Parsley is an ideal herb for containers, it even likes living on the kitchen windowsill, as long as it is watered, fed and cut. Curly parsley can look very ornamental as an edging to a large pot of nasturtiums. It can also be grown in hanging baskets (keep well watered) window boxes (give it some shade in high summer) and containers.
Don’t grow in those “Parsley Pots” – the one with six holes around the side… parsley likes moisture and these containers dry out too fast, the holes in the side are small and make it difficult to water and the parsley has too big a tap root to be happy!

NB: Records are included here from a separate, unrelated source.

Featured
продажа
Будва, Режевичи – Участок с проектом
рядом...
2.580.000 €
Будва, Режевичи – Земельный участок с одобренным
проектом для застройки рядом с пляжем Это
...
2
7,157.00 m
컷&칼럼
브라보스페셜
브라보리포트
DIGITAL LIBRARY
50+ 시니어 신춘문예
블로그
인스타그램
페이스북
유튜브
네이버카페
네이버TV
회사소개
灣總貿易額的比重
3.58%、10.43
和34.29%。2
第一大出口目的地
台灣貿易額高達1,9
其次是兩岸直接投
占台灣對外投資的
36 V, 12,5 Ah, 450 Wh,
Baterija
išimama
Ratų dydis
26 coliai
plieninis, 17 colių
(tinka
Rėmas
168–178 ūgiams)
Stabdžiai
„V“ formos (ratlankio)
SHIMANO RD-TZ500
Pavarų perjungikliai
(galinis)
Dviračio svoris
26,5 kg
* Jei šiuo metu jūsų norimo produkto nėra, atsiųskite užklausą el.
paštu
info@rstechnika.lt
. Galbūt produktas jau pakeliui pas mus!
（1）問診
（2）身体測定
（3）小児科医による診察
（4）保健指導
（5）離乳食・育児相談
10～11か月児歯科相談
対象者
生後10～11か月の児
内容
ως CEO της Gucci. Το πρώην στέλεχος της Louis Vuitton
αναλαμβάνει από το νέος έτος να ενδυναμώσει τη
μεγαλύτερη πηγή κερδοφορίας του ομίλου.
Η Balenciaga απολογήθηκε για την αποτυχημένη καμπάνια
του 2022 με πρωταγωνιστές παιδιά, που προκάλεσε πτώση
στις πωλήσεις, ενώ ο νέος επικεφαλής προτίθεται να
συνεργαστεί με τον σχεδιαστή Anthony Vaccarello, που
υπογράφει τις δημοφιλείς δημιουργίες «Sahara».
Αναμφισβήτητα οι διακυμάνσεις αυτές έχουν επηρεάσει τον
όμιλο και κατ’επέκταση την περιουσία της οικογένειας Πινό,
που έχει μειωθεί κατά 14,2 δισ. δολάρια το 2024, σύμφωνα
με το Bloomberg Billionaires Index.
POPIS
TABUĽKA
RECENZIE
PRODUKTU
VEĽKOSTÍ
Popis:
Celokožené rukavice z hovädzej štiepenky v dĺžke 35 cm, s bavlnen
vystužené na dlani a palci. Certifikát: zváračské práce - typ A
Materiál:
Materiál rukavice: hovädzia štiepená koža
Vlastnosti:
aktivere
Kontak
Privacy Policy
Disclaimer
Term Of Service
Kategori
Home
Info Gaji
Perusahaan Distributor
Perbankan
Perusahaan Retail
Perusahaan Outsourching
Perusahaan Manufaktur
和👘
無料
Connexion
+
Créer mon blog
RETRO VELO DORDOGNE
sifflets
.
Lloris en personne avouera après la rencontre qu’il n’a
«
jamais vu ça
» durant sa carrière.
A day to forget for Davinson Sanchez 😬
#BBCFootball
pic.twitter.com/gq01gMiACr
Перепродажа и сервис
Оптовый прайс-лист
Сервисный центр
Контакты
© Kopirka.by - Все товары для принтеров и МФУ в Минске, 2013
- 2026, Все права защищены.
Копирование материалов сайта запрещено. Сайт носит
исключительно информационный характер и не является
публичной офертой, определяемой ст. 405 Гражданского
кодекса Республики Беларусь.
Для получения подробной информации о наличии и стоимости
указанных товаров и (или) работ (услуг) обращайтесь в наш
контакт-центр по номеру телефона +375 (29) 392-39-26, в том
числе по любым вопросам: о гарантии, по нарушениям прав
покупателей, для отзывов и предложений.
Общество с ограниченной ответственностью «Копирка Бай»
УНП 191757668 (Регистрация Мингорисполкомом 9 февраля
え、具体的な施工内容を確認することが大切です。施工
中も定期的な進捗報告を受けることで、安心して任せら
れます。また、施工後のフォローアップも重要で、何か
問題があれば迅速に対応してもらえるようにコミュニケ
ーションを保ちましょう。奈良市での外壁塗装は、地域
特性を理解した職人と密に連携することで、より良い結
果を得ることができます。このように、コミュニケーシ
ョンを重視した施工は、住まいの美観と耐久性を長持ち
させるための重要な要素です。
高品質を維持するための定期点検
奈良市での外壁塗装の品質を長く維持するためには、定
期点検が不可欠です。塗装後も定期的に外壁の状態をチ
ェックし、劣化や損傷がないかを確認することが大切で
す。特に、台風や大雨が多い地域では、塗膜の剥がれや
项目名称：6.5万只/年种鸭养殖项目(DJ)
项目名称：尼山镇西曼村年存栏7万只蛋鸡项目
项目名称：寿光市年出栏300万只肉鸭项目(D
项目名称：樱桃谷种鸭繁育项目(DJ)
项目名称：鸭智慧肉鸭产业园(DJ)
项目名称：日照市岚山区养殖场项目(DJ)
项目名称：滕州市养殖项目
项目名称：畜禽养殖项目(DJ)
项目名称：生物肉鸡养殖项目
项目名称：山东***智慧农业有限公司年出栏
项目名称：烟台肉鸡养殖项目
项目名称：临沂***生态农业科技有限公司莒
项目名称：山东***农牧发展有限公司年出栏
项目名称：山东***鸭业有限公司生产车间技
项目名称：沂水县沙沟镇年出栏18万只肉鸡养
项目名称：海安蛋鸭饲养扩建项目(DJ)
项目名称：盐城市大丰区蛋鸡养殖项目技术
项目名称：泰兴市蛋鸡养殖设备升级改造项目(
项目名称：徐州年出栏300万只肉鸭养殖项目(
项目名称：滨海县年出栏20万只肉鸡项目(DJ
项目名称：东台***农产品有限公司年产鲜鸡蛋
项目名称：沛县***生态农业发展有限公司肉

Soil Preparation: Parsley is a hungry plant it likes a good deep soil, not too light and not acidic. Feed the chosen site well in the autumn with well rotted manure. If you wish to harvest parsley all year round, prepare two different sites. For summer supplies, a western or eastern border is ideal because the plant needs moisture and prefers a little shade. For winter supplies a more sheltered spot will be needed in a sunny position.
Sowing: Can be sown all year round. In cool climates, to ensure a succession of plants, sow seedlings under cover only in plug trays or pots. Avoid seed trays because as with any umbelliferae, it hates being transferred. Cover with perlite. If you have a heated propagator, a temperature of 18°C (65°F) with speed up germination. Germination takes 2 to 3 weeks with bottom heat and 4 to 6 weeks without heat.
When the seedlings are large enough and the temperature has started to rise (about mid spring) plant out in containers or a prepared garden bed, 15cm (6in) apart. Direct sow seeds thinly, in drills 30 to 45cm (12 to 18in) apart and about 3cm (1in) deep. Keep the soil moist at all times otherwise the seed will not germinate. As soon as the seedlings are large enough, thin to 8cm (3in) apart and then to 15cm (6in) apart. If at any time the leaves turn a little yellow, cut back to encourage new growth and feed with a liquid fertilizer.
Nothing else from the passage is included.